Now let's consider this paragraph:

"Planned Parenthood has inundated schools with its safe-sex agenda for an exhausting and frustrating 45 years. The results from this human experiment are in. Two million teenagers contract a sexually transmitted disease each year; 1 million become pregnant. Every 23 seconds, a woman will lay down her body to be exploited by abortion, and 45 million babies have been killed in the name of reproductive health since 1973. I think it's safe to say it's time to pass the baton."

Even if we assume that the claims McLane makes here are true, what makes her think that abstinence-only is any more effective? Consider the impact of an abstinence-only program in Minnesota, called
Minnesota Education Now and Babies Later (MN ENABL). You can read about this on SIECUS website here. You can also read the study here at the program's website.

Here is part of the discussion section of MN ENABL's self-study of their program:

There was little impact of the curriculum on youth attitudes, sexual intentions, and behaviors after one year.

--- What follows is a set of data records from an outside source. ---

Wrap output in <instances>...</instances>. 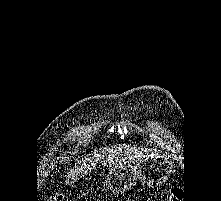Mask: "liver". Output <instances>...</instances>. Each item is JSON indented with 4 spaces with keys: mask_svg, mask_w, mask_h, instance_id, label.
I'll use <instances>...</instances> for the list:
<instances>
[{
    "mask_svg": "<svg viewBox=\"0 0 221 201\" xmlns=\"http://www.w3.org/2000/svg\"><path fill=\"white\" fill-rule=\"evenodd\" d=\"M147 156H150L148 150L130 147L125 144L95 150L75 164L74 168L71 169L66 176V183L77 181L94 169L98 162L103 166H118L132 163L135 160L143 159Z\"/></svg>",
    "mask_w": 221,
    "mask_h": 201,
    "instance_id": "1",
    "label": "liver"
}]
</instances>
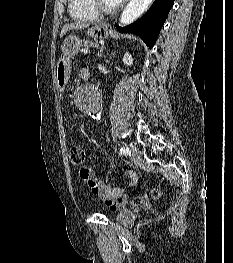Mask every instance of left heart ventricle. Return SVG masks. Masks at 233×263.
Wrapping results in <instances>:
<instances>
[{
	"label": "left heart ventricle",
	"mask_w": 233,
	"mask_h": 263,
	"mask_svg": "<svg viewBox=\"0 0 233 263\" xmlns=\"http://www.w3.org/2000/svg\"><path fill=\"white\" fill-rule=\"evenodd\" d=\"M101 4L105 7L111 8L118 4L116 0H100Z\"/></svg>",
	"instance_id": "b2bd125f"
}]
</instances>
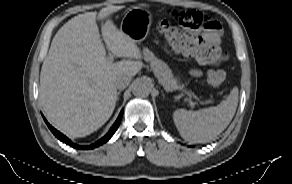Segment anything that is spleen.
<instances>
[{
  "mask_svg": "<svg viewBox=\"0 0 292 184\" xmlns=\"http://www.w3.org/2000/svg\"><path fill=\"white\" fill-rule=\"evenodd\" d=\"M238 105V88L215 107L198 111L177 109L173 120L181 137L190 143H206L215 139L231 122Z\"/></svg>",
  "mask_w": 292,
  "mask_h": 184,
  "instance_id": "3e777b00",
  "label": "spleen"
}]
</instances>
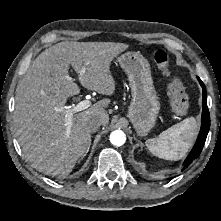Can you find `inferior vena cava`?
Masks as SVG:
<instances>
[{"mask_svg": "<svg viewBox=\"0 0 221 221\" xmlns=\"http://www.w3.org/2000/svg\"><path fill=\"white\" fill-rule=\"evenodd\" d=\"M101 125L102 120L97 116L92 117L87 121V129L89 130V132L97 131Z\"/></svg>", "mask_w": 221, "mask_h": 221, "instance_id": "602c4592", "label": "inferior vena cava"}]
</instances>
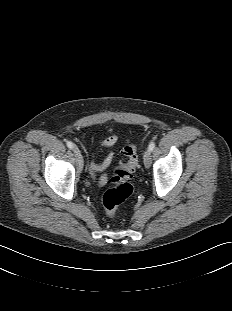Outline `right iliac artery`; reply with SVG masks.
Listing matches in <instances>:
<instances>
[{
    "label": "right iliac artery",
    "instance_id": "obj_1",
    "mask_svg": "<svg viewBox=\"0 0 232 311\" xmlns=\"http://www.w3.org/2000/svg\"><path fill=\"white\" fill-rule=\"evenodd\" d=\"M66 144H67L68 148H70V149L75 148V145L71 141H67Z\"/></svg>",
    "mask_w": 232,
    "mask_h": 311
}]
</instances>
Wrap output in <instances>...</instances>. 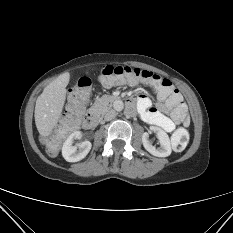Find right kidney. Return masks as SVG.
Wrapping results in <instances>:
<instances>
[{
    "label": "right kidney",
    "mask_w": 233,
    "mask_h": 233,
    "mask_svg": "<svg viewBox=\"0 0 233 233\" xmlns=\"http://www.w3.org/2000/svg\"><path fill=\"white\" fill-rule=\"evenodd\" d=\"M82 136L80 131L71 133L62 147V156L68 162H78L86 157L89 153L92 144L89 141H84L78 145H73L74 140L80 139ZM78 149V150H77Z\"/></svg>",
    "instance_id": "obj_1"
}]
</instances>
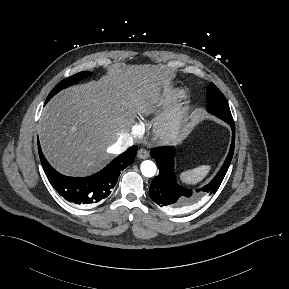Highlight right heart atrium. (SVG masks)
Segmentation results:
<instances>
[{
    "mask_svg": "<svg viewBox=\"0 0 289 289\" xmlns=\"http://www.w3.org/2000/svg\"><path fill=\"white\" fill-rule=\"evenodd\" d=\"M133 130H134V132H136V130H137V127L133 128Z\"/></svg>",
    "mask_w": 289,
    "mask_h": 289,
    "instance_id": "d8ad5b80",
    "label": "right heart atrium"
}]
</instances>
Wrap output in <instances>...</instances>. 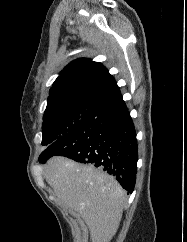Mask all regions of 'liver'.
Returning <instances> with one entry per match:
<instances>
[{"instance_id":"6515ba94","label":"liver","mask_w":187,"mask_h":242,"mask_svg":"<svg viewBox=\"0 0 187 242\" xmlns=\"http://www.w3.org/2000/svg\"><path fill=\"white\" fill-rule=\"evenodd\" d=\"M44 177L56 198L86 222L92 242L111 241L126 204L125 192L112 176L92 165L53 157Z\"/></svg>"}]
</instances>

• The percentage of students who endorsed three of four refusal skills declined significantly in the year following the curriculum. In a one-year follow-up of students who had received the 2001 curriculum and completed post-curriculum surveys, we found that fewer students said they would talk with their partner about abstinence, avoid risky situations, or say “no” to sex. Significant declines were more prominent for 9th graders than for 8th graders. Changes were significant for girls as well as boys. Boys were less sure they would talk to their girl/boyfriend about their decision to be abstinent, girls were less sure they would avoid risky situations (such as going into a bedroom or drinking), and both genders were less likely to say they would say “no” to having sex.

• The percentage of students who endorsed reasons to postpone sex also declined significantly. In the same follow-up survey, we found that students’ attitudes about sex changed over the year, with significantly fewer students believing sex is something only adults should do.

Among the reasons that MN ENABL gives for the inefficacy of this program is the following observation:

"Unless the effort is extraordinarily well funded, this approach may result in prevention strategies that are diffuse, short-term, and lacking in intensity. The PSI curriculum, for example, is only five sessions long. Even when short-term education is embedded with community organizing and media campaigns, it is still likely to have low intensity when measured on a per student, or per family basis."
I know this sounds nutty, but hey, isn't that the same problem with comprehensive sexual education?